Polisi RW Polsek Bungatan Polres Situbondo Menyelesaikan Pengeroyokan melalui Mediasi dan Kedamaian

Polisi RW Mediasi Pertikaian 3 Warga Bungatan Situbondo

Situbondo – Polisi Reserse dan Wilayah (RW) Polsek Bungatan Polres Situbondo berhasil mengatasi perselisihan antara beberapa warga terkait insiden pengeroyokan yang terjadi di simpang tiga Bungatan, Desa Bungatan, Kabupaten Situbondo pada hari Minggu, 4 Februari 2024 sekitar pukul 20.40 WIB.

Aipda Jaya Firdaus dari Polisi RW menjelaskan bahwa pihaknya menerima laporan dari masyarakat terkait adanya pengeroyokan atau penganiayaan antara tiga orang warga. Dalam melakukan tugas patroli keliling, Aipda Jaya langsung menuju lokasi dan berhasil menghentikan perkelahian. Ketiga individu tersebut kemudian diamankan dan dibawa ke Mapolsek Bungatan.

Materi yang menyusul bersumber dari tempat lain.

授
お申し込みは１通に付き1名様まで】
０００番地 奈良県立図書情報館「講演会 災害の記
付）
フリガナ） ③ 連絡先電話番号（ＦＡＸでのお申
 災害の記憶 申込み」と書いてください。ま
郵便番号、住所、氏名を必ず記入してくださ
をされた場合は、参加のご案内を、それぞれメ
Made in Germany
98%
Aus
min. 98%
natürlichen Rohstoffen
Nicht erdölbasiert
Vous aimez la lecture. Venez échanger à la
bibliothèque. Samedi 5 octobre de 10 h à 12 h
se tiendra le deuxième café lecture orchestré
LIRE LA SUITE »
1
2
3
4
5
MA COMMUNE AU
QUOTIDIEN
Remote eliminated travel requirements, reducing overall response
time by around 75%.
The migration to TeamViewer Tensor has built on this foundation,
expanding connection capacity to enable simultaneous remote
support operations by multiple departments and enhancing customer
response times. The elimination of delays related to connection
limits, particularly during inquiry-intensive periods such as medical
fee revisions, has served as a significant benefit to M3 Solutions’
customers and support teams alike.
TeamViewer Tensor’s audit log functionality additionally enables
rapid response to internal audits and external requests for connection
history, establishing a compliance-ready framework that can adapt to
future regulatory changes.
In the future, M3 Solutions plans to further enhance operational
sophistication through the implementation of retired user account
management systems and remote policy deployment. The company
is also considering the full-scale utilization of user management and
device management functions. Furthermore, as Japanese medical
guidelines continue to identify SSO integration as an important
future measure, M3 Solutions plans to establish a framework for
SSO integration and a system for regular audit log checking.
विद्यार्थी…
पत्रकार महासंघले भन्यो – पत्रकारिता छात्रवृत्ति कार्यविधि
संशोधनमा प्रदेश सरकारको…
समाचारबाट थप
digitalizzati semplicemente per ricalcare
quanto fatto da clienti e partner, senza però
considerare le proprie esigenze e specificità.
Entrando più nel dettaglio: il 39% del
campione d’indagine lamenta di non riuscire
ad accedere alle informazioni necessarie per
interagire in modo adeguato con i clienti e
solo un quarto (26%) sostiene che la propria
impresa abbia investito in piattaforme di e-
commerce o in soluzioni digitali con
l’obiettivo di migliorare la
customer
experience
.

Dengan sikap yang sabar, Aipda Jaya memberikan kesempatan kepada kedua belah pihak untuk saling menyampaikan cerita masing-masing. Hasilnya, diketahui bahwa ZA adalah korban sementara AF dan MF adalah pelaku pengeroyokan. Pemicu perkelahian ini adalah hasil dari kesalahpahaman, dimana pelaku mengira bahwa korban memaksa meminta uang dari mereka, yang sesungguhnya itu adalah kesalahan persepsi. Akibat insiden ini, korban mengalami luka ringan di lengan kiri dan hidung, dan telah mendapatkan perawatan medis di Mapolsek Bungatan.

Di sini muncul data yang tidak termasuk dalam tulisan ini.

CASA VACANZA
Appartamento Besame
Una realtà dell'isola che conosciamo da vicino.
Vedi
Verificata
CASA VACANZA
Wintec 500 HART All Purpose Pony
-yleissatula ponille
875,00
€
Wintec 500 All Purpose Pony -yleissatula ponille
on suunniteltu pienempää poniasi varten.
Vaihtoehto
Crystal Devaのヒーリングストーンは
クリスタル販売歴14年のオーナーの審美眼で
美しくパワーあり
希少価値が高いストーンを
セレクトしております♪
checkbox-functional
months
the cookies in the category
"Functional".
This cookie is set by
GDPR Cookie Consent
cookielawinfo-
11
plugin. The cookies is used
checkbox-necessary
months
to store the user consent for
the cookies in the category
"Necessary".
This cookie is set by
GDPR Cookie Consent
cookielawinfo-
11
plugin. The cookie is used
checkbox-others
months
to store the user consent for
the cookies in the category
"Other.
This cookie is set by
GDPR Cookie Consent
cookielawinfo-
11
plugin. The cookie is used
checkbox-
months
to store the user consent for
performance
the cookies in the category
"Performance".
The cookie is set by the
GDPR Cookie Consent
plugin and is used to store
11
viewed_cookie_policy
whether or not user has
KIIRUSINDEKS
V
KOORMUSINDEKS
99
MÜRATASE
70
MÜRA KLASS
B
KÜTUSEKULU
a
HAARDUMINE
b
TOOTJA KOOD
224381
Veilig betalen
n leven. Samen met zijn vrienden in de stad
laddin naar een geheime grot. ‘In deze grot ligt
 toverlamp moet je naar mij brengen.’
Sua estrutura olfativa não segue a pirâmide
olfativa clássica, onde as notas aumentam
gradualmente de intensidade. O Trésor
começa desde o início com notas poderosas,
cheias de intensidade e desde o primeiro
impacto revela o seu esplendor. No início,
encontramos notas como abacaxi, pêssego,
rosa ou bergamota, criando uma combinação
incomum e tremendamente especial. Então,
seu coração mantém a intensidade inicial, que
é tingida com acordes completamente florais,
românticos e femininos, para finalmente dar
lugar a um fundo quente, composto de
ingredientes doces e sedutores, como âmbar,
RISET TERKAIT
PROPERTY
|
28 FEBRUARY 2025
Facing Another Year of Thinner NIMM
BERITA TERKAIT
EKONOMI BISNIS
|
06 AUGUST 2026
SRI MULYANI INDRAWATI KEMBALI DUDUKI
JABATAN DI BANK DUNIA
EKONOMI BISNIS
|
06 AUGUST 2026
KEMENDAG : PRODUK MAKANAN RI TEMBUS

Kapolsek Bungatan AKP Sukamto, SH melalui Kasi Humas Iptu Achmad Soetrisno, SH menjelaskan bahwa Polisi RW mengambil inisiatif untuk memediasi masalah pengeroyokan ini karena menyadari pentingnya menghentikan pertikaian dan mencegah konflik yang lebih besar antara warga. Mediasi diambil setelah para pelaku mengakui kesalahan mereka dan dengan tulus meminta maaf kepada korban atas tindakan mereka. Sementara itu, korban juga memberikan pengampunan kepada para pelaku karena menyadari bahwa memaafkan adalah langkah terbaik untuk menciptakan kedamaian dan persatuan di lingkungan mereka.

“Dengan berkat Allah, saran dari Polisi RW ini diterima oleh ketiga warga yang bertikai, sehingga masalah ini berhasil diselesaikan dengan cara yang bijaksana dan kekeluargaan. Sebagai bukti penyelesaian masalah, tiga individu tersebut juga menandatangani surat pernyataan yang disaksikan oleh keluarga mereka,” ungkapnya.